Kaidong Chai is a Master’s student in Computer Science at the University of Massachusetts Amherst. He received his Bachelor’s degrees in Computer Science and Mathematics from the University of Massachusetts Amherst in 2022. He has engaged in research related to massive data generation and processing, human pose estimation, and educational technology. His research interests include computer vision, machine learning, and distributed systems.
M.S. in Computer Science, 2024
University of Massachusetts Amherst
B.S. in Computer Science, 2022
University of Massachusetts Amherst
B.S. in Mathematics, 2022
University of Massachusetts Amherst
Dynamic Vision Sensor (DVS)-based solutions have recently garnered significant interest across various computer vision tasks, offering notable benefits in terms of dynamic range, temporal resolution, and inference speed. However, as a relatively nascent vision sensor compared to Active Pixel Sensor (APS) devices such as RGB cameras, DVS suffers from a dearth of ample labeled datasets.
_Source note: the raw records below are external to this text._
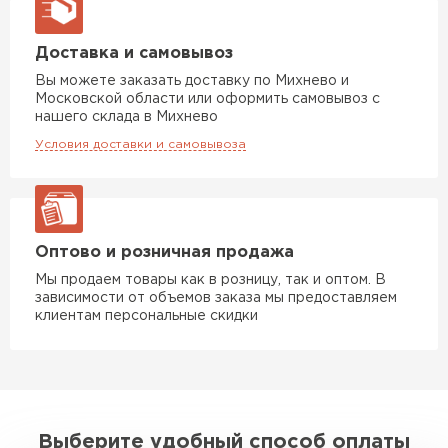
Доставка и самовывоз
Вы можете заказать доставку по Михнево и
Московской области или оформить самовывоз с
нашего склада в Михнево
Условия доставки и самовывоза
Оптово и розничная продажа
Мы продаем товары как в розницу, так и оптом. В
зависимости от объемов заказа мы предоставляем
клиентам персональные скидки
Выберите удобный способ оплаты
Prior efforts to convert APS data into events often grapple with issues such as a considerable domain shift from real events, the absence of quantified validation, and layering problems within the time axis. In this paper, we present a novel method for video-to-events stream conversion from multiple perspectives, considering the specific characteristics of DVS. A series of carefully designed losses helps enhance the quality of generated event voxels significantly. We also propose a novel local dynamic-aware timestamp inference strategy to accurately recover event timestamps from event voxels in a continuous fashion and eliminate the temporal layering problem. Results from rigorous validation through quantified metrics at all stages of the pipeline establish our method unquestionably as the current state-of-the-art (SOTA).
Technology-mediated dance experiences, as a medium of entertainment, are a key element in both traditional and virtual reality-based gaming platforms. These platforms predominantly depend on unobtrusive and continuous human pose estimation as a means of capturing input. Current solutions primarily employ RGB or RGB-Depth cameras for dance gaming applications; however, the former is hindered by low-light conditions due to motion blur and reduced sensitivity, while the latter exhibits excessive power consumption, diminished frame rates, and restricted operational distance. Boasting ultra-low latency, energy efficiency, and a wide dynamic range, neuromorphic cameras present a viable solution to surmount these limitations. Here, we introduce YeLan, a neuromorphic camera-driven, three-dimensional, high-frequency human pose estimation (HPE) system capable of withstanding low-light environments and dynamic backgrounds. We have compiled the first-ever neuromorphic camera dance HPE dataset and devised a fully adaptable motion-to-event, physics-conscious simulator. YeLan surpasses baseline models under strenuous conditions and exhibits resilience against varying clothing types, background motion, viewing angles, occlusions, and lighting fluctuations.